Scoliosis can be the temporary result of muscle spasms in the back, inflammatory conditions or a difference in leg length. More often than not, there is no identifiable or traumatic event that causes scoliosis and it is a permanent shape of the person’s spine. Acute conditions, such as muscle spasms, postural compensation due to other bodily injury or other unusual circumstance, can lead to a permanent scoliosis if not properly addressed. Not caring for scoliosis with a comprehensive lifestyle of exercise, stretching, postural habits, chiropractic, nutrition, proper mattress, etc., can lead to progression of the curvature abnormality as the spine “caves in” on itself, leading to disability.

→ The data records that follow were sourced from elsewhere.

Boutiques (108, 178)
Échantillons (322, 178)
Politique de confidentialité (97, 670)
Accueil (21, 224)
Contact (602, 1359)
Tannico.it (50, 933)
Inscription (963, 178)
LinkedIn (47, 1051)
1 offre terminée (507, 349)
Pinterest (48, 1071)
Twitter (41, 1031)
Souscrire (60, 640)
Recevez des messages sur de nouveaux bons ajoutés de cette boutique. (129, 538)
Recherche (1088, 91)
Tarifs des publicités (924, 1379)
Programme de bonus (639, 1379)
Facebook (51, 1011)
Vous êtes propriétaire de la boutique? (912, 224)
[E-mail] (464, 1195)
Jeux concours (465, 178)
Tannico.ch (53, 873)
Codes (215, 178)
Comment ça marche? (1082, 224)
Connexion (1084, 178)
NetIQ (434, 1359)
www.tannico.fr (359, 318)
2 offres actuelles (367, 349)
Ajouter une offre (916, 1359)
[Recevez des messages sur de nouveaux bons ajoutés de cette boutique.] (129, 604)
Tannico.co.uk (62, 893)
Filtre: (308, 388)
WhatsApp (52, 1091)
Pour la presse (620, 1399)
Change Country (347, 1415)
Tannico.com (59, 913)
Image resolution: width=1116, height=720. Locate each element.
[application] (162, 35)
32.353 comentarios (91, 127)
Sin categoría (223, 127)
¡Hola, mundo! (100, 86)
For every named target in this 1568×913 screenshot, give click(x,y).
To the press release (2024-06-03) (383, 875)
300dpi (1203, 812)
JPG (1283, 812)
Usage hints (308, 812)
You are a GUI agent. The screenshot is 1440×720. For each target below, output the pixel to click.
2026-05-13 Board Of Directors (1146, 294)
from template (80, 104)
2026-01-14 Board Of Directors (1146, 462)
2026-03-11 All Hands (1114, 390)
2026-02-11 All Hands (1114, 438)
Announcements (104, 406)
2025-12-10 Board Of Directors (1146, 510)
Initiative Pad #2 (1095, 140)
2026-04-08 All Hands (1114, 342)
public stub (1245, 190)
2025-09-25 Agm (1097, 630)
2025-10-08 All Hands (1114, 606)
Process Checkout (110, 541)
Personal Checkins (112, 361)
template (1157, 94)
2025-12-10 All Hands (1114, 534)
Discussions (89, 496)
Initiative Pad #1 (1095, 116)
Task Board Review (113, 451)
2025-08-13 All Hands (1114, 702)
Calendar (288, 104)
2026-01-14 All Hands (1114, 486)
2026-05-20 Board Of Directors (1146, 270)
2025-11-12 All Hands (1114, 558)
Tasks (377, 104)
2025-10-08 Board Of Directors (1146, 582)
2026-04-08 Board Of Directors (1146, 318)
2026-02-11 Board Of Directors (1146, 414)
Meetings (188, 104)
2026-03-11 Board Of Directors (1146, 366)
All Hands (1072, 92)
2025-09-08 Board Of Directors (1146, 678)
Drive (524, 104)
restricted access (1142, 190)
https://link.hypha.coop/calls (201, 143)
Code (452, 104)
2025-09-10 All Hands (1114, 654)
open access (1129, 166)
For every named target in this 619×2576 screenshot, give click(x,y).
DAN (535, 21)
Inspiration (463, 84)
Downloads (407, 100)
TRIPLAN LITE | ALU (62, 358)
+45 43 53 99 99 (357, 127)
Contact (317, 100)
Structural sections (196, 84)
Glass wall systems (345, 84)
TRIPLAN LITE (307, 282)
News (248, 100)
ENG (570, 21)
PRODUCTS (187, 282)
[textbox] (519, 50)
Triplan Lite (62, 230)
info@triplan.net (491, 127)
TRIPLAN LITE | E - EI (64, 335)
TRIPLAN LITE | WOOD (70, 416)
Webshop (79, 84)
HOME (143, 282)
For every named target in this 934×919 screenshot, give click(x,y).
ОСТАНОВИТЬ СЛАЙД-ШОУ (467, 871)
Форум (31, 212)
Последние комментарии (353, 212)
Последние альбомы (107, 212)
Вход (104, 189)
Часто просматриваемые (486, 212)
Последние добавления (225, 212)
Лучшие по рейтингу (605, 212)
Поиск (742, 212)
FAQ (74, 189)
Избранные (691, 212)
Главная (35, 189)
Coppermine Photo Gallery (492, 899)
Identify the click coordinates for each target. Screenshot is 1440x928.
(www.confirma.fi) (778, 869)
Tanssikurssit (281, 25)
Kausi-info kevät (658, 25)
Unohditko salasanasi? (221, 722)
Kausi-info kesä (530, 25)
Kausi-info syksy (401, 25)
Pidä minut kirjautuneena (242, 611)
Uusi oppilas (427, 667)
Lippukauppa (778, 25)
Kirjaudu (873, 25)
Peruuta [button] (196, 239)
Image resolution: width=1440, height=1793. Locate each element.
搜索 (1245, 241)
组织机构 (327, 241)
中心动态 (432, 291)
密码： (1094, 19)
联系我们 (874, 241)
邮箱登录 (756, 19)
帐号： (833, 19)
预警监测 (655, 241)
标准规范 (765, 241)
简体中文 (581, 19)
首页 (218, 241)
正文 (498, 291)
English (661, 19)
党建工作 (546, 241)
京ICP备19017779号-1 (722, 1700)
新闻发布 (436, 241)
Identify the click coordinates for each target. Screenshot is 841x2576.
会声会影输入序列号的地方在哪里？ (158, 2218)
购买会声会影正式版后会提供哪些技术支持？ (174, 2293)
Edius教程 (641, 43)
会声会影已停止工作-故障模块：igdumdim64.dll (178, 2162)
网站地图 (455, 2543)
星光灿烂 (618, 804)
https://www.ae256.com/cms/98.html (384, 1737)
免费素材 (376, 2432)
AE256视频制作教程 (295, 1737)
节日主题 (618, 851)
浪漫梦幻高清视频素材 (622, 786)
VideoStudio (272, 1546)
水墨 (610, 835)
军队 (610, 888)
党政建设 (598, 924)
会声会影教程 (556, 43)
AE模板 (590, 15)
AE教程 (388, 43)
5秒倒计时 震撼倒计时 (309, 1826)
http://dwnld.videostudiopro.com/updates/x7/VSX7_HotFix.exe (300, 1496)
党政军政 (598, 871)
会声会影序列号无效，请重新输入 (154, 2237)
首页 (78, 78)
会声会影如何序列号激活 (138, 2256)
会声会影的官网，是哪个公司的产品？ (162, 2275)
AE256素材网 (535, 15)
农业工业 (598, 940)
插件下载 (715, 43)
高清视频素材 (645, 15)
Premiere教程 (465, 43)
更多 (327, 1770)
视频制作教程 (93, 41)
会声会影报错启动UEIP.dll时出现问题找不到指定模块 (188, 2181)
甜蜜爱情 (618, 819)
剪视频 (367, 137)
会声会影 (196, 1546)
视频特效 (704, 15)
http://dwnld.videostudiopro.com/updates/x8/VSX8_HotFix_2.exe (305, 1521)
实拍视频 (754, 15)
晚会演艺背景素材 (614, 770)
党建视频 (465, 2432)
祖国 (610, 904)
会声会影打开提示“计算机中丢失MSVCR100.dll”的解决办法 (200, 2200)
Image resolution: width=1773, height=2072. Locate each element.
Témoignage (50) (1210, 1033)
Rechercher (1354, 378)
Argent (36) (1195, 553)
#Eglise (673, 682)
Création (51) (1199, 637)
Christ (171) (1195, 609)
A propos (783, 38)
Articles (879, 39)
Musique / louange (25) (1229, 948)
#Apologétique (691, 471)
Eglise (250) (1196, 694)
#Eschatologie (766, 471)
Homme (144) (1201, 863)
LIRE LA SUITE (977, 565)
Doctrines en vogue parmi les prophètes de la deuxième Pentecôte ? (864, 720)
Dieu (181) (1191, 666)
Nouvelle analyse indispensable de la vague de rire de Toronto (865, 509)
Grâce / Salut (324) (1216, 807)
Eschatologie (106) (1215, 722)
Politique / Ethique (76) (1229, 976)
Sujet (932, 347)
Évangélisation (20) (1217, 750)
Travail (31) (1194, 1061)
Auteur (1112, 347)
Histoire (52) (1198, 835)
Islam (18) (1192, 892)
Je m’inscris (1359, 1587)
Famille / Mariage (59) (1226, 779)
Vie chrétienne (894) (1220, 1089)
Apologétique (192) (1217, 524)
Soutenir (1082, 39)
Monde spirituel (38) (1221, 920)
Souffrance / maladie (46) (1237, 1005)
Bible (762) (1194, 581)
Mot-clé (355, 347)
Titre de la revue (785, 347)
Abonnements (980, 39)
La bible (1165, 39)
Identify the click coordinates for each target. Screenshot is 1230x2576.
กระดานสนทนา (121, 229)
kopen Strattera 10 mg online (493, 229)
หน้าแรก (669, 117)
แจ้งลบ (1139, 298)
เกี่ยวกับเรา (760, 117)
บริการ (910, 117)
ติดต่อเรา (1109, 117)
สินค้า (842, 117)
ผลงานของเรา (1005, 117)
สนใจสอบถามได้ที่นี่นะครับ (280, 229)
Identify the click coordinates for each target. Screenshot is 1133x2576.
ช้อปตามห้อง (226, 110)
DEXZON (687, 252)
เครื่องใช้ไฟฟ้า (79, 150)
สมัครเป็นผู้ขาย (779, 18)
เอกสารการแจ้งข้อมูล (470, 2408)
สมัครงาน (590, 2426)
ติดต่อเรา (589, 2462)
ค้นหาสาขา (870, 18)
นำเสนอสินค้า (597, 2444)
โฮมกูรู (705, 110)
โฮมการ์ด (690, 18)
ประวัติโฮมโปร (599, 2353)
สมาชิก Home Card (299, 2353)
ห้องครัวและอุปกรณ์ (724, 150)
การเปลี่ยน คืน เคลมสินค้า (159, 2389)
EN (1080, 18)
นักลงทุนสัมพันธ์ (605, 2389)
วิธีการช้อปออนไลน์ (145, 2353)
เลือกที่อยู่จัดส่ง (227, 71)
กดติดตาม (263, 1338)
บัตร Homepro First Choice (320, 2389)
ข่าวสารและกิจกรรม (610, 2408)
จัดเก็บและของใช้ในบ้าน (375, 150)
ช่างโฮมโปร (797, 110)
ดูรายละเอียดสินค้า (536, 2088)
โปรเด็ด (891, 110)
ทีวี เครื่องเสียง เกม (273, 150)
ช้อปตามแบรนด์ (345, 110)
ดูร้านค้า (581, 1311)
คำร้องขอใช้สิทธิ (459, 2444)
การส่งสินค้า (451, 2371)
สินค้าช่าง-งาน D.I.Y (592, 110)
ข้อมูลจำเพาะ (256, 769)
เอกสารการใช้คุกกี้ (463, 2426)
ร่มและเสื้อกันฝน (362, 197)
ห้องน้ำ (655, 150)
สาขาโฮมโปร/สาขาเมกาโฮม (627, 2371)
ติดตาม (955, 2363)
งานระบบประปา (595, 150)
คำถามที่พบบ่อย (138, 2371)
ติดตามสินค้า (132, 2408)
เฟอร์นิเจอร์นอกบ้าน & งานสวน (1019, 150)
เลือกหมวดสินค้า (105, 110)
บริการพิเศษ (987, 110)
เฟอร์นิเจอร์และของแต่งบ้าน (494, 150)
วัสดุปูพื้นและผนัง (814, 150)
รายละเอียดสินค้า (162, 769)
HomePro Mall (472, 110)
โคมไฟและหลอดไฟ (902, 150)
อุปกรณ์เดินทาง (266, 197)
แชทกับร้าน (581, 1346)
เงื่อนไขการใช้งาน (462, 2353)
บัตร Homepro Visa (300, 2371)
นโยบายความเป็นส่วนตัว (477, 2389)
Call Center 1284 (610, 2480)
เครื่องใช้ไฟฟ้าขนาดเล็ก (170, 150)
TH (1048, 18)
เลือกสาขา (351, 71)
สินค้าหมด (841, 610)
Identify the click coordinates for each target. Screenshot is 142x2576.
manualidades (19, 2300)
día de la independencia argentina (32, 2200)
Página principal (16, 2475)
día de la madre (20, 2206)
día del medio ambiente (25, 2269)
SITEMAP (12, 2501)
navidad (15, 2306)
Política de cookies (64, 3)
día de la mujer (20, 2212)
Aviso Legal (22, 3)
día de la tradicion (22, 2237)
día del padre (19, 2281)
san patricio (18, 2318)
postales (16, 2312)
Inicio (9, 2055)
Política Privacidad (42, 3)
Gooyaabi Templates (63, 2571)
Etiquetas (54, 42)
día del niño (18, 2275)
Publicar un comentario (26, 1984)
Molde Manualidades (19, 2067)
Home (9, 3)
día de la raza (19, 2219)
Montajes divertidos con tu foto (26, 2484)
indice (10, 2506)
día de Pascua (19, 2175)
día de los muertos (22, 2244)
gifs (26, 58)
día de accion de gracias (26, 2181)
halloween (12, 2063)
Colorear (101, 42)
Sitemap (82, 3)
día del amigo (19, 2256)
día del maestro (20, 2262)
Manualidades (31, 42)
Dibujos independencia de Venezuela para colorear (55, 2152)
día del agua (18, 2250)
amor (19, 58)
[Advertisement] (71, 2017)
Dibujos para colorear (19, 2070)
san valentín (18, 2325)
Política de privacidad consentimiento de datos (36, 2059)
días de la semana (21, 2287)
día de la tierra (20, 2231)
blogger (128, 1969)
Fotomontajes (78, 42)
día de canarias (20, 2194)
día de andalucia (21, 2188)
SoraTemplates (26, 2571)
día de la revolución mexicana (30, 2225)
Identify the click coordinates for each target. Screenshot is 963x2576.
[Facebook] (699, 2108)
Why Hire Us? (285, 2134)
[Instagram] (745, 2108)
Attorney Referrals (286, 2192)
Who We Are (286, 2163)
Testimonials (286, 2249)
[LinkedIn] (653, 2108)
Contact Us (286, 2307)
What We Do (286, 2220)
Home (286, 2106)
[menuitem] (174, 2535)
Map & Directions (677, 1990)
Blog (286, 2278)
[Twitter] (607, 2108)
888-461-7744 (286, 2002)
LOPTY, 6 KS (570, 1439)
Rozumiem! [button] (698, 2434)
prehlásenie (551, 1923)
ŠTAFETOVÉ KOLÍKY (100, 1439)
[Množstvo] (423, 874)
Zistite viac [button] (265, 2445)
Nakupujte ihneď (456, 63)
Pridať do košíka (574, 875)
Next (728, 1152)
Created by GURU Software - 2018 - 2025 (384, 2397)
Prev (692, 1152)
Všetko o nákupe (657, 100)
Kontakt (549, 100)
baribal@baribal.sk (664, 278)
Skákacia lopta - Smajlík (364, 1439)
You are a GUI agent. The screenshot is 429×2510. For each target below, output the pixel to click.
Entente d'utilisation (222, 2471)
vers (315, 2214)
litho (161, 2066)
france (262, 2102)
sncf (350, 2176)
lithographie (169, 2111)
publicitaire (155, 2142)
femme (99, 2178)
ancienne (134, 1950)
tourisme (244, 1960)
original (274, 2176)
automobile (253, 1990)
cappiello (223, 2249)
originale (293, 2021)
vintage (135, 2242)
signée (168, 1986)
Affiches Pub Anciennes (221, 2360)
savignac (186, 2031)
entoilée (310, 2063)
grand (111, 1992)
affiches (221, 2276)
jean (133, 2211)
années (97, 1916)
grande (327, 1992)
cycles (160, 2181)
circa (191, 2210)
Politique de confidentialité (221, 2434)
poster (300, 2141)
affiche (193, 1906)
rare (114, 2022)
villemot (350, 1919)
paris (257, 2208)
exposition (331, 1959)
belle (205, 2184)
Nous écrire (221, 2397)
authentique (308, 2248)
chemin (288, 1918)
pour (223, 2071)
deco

patient with scoliosisBackground

There are many forms of scoliosis, the 4 most common being idiopathic scoliosis, congenital scoliosis, degenerative scoliosis, and neuromuscular scoliosis. Idiopathic scoliosis is the most common form of scoliosis and generally affects children and adolescents. There is usually no known cause for idiopathic scoliosis, and symptoms are usually very mild if present at all. Most children or adolescents diagnosed with idiopathic scoliosis see a doctor every 6 months, but do not require further care. If the curve of the spine does not exceed 30 degrees by the time the individual stops growing, there is little likelihood that it will progress throughout the rest of life. A curve greater than 30 degrees is likely to progress and requires further treatment to stabilize and correct. Congenital scoliosis is a relatively rare form of scoliosis that results from an abnormally developed vertebral column. The number and location of abnormalities determine how severe the congenital scoliosis curve will become. In cases where there is only one malformed vertebrae, the curvature may be very hard to detect, whereas when multiple vertebrae are affected the curvature is easily diagnosed. Congenital scoliosis must be monitored closely for an increasing curvature. If the curvature progresses even slightly, surgical intervention is necessary.

Degenerative scoliosis is the result of the deterioration of the spinal column with age. As with all joints of the body, the joints of the spinal column experience wear and tear and may begin to deteriorate over time. If this deterioration does not occur evenly on both sides of the spine, degenerative or adult scoliosis can result. Previous back surgery, a traumatic episode and osteoporosis can play roles in the onset of degenerative scoliosis. Neuromuscular scoliosis occurs when the curvature is the result of weakened spinal muscles or neurological problems. This type of scoliosis is most common among individuals with neuromuscular conditions, such as muscular dystrophy and cerebral palsy that do not allow them to walk.

Aligned Medical Group’s Approach

We use a comprehensive approach when managing scoliosis. We consider the numerous spine issues that can result from abnormal pressures on the spinal column. We may recommend trigger point injections into tight muscles to ease tension. Some patients benefit from bracing to help reduce pressures during activity. Our initial goal is to maximize flexibility and range of motion at the points along your curve where spinal compression occurs. As this happens, we add strengthening exercises to stabilize your spine and minimize future wear and tear.

Therapies, such as joint mobilization, chiropractic, stretching and rehabilitative exercises are all beneficial. We use a specialized treatment table, equipped with mechanisms to isolate areas of your spine with high tension and lengthen your spinal column to a straighter position. While this typically will not correct a spinal curvature that is chronic, it can drastically reduce joint compression and assist healing any damaged structures along the weight-bearing portion of your spine. We also teach our patients how to exercise properly, and perhaps a little differently on 1 side of your body than the other, to compensate for the curve.